Only an exact copy of the entries, stripped of pictures, will serve as the answer.

Data provided START

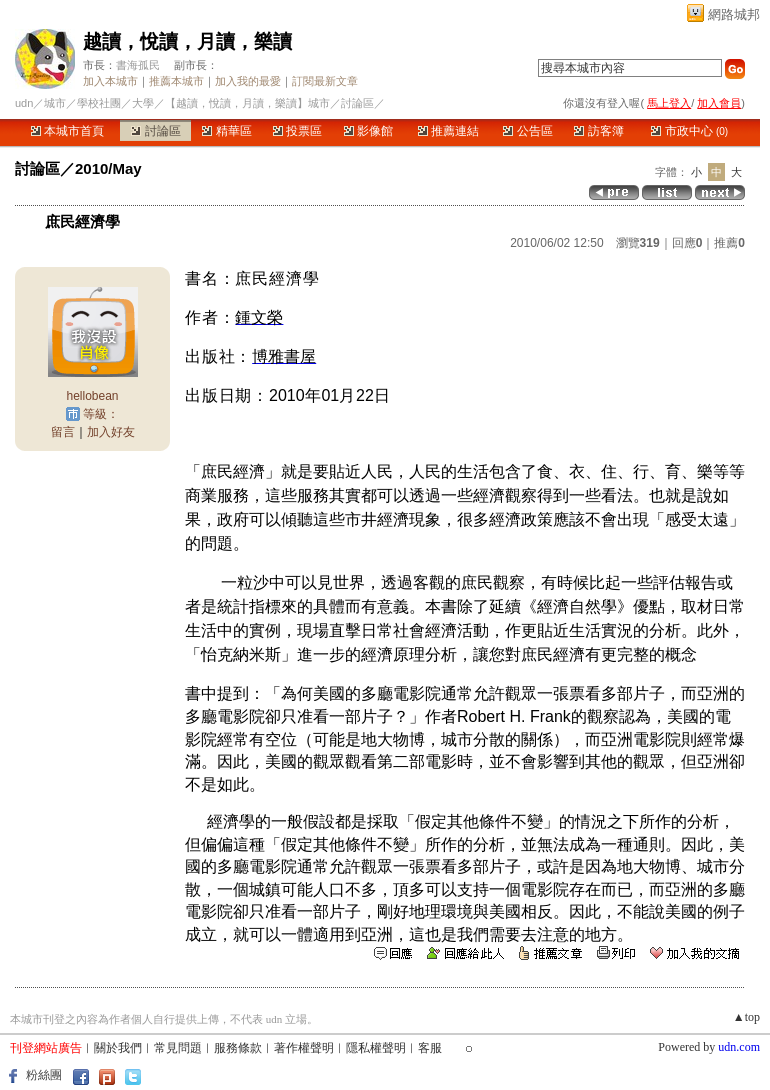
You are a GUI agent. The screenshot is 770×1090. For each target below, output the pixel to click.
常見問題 (178, 1048)
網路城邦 (734, 14)
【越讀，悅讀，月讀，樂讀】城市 (247, 103)
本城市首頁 (67, 131)
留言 (63, 432)
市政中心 (689, 131)
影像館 (368, 131)
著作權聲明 (304, 1048)
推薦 (729, 243)
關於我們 (118, 1048)
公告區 (527, 131)
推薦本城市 (176, 81)
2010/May (108, 168)
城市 (55, 103)
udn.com (739, 1047)
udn (24, 103)
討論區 (155, 131)
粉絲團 (44, 1075)
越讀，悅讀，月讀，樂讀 (187, 41)
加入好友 (111, 432)
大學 (143, 103)
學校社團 (99, 103)
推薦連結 (448, 131)
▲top (746, 1017)
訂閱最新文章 (325, 81)
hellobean (92, 396)
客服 (430, 1048)
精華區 (226, 131)
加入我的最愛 (248, 81)
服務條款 (238, 1048)
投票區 (297, 131)
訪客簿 (598, 131)
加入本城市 (110, 81)
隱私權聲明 (376, 1048)
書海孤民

Data provided END

Result of the task ->
You are a GUI agent. The screenshot is 770×1090. For each target below, output the pixel to click.
常見問題 (178, 1048)
網路城邦 (734, 14)
【越讀，悅讀，月讀，樂讀】城市 (247, 103)
本城市首頁 (67, 131)
留言 (63, 432)
市政中心 (689, 131)
影像館 (368, 131)
著作權聲明 (304, 1048)
推薦 (729, 243)
關於我們 (118, 1048)
公告區 (527, 131)
推薦本城市 (176, 81)
2010/May (108, 168)
城市 (55, 103)
udn.com (739, 1047)
udn (24, 103)
討論區 (155, 131)
粉絲團 (44, 1075)
越讀，悅讀，月讀，樂讀 (187, 41)
加入好友 (111, 432)
大學 (143, 103)
學校社團 (99, 103)
推薦連結 (448, 131)
▲top (746, 1017)
訂閱最新文章 (325, 81)
hellobean (92, 396)
客服 (430, 1048)
精華區 (226, 131)
加入我的最愛 (248, 81)
服務條款 (238, 1048)
投票區 (297, 131)
訪客簿 (598, 131)
加入本城市 (110, 81)
隱私權聲明 (376, 1048)
書海孤民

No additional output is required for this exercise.